### SUPPLIED DATA

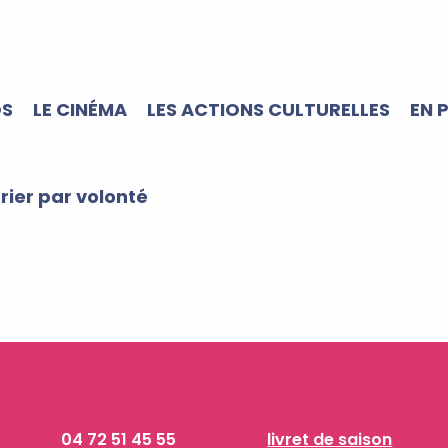
OS
LE CINÉMA
LES ACTIONS CULTURELLES
EN 
trier par volonté
04 72 51 45 55
livret de saison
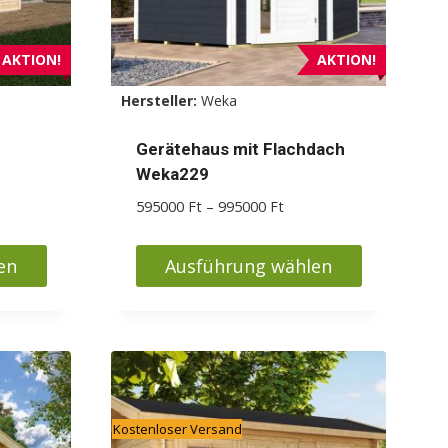
AKTION!
AKTION!
Hersteller:
Weka
Gerätehaus mit Flachdach
Weka229
isspanne:
000 Ft
Preisspanne:
595000
Ft
–
995000
Ft
595000 Ft
5000 Ft
bis
en
Ausführung wählen
995000 Ft
Dieses
Produkt
weist
mehrere
Varianten
Kostenloser Versand
auf.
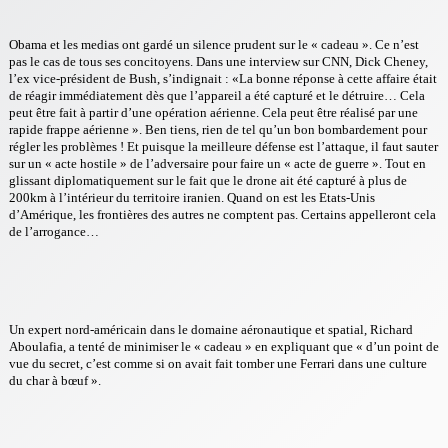
Obama et les medias ont gardé un silence prudent sur le « cadeau ». Ce n’est
pas le cas de tous ses concitoyens. Dans une interview sur CNN, Dick Cheney,
l’ex vice-président de Bush, s’indignait : «La bonne réponse à cette affaire était
de réagir immédiatement dès que l’appareil a été capturé et le détruire… Cela
peut être fait à partir d’une opération aérienne. Cela peut être réalisé par une
rapide frappe aérienne ». Ben tiens, rien de tel qu’un bon bombardement pour
régler les problèmes ! Et puisque la meilleure défense est l’attaque, il faut sauter
sur un « acte hostile » de l’adversaire pour faire un « acte de guerre ». Tout en
glissant diplomatiquement sur le fait que le drone ait été capturé à plus de
200km à l’intérieur du territoire iranien. Quand on est les Etats-Unis
d’Amérique, les frontières des autres ne comptent pas. Certains appelleront cela
de l’arrogance…
Un expert nord-américain dans le domaine aéronautique et spatial, Richard
Aboulafia, a tenté de minimiser le « cadeau » en expliquant que « d’un point de
vue du secret, c’est comme si on avait fait tomber une Ferrari dans une culture
du char à bœuf ».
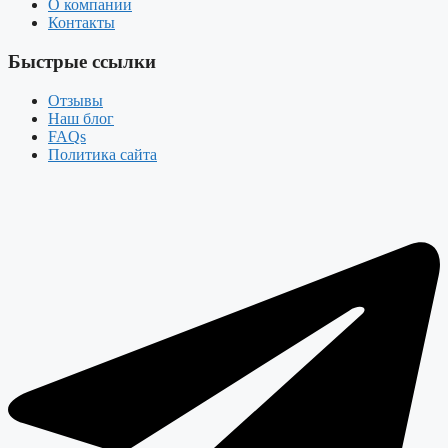
О компании
Контакты
Быстрые ссылки
Отзывы
Наш блог
FAQs
Политика сайта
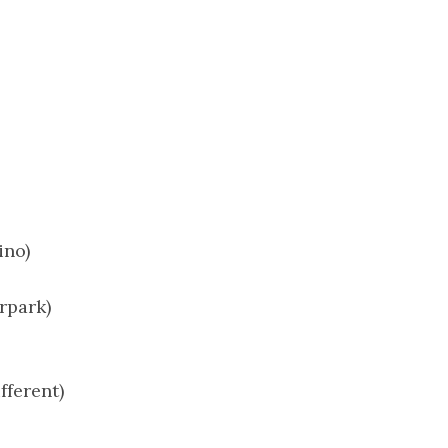
ino)
rpark)
fferent)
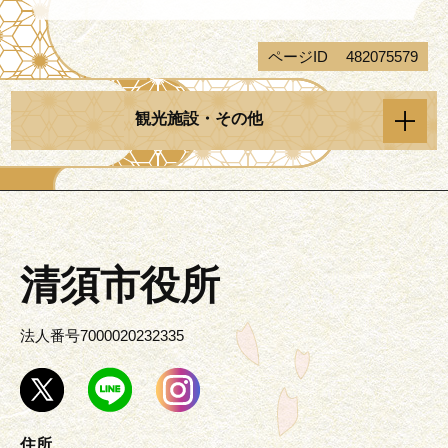
ページID
482075579
観光施設・その他
清須市役所
法人番号7000020232335
住所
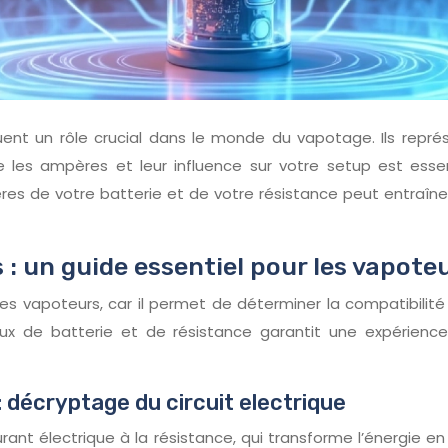
ent un rôle crucial dans le monde du vapotage. Ils représ
e les ampères et leur influence sur votre setup est esse
 de votre batterie et de votre résistance peut entraîner 
: un guide essentiel pour les vapote
es vapoteurs, car il permet de déterminer la compatibilité
cieux de batterie et de résistance garantit une expérien
: décryptage du circuit electrique
rant électrique à la résistance, qui transforme l’énergie en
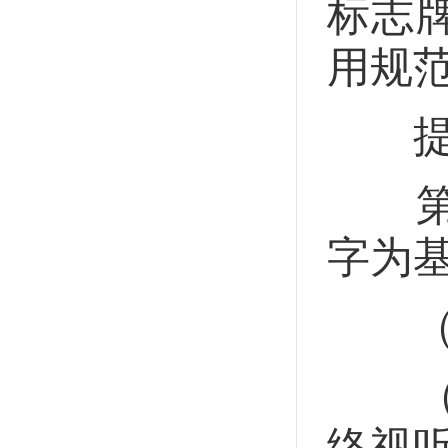
标志
用规
提倡
第十
字为
（一
（二
络视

### PROBLEM
Lines holding "peut" are the ones to copy; find all of them in the listing.

### OUTPUT FOR THIS TASK
peut être fait à partir d’une opération aérienne. Cela peut être réalisé par une
 de votre batterie et de votre résistance peut entraîner 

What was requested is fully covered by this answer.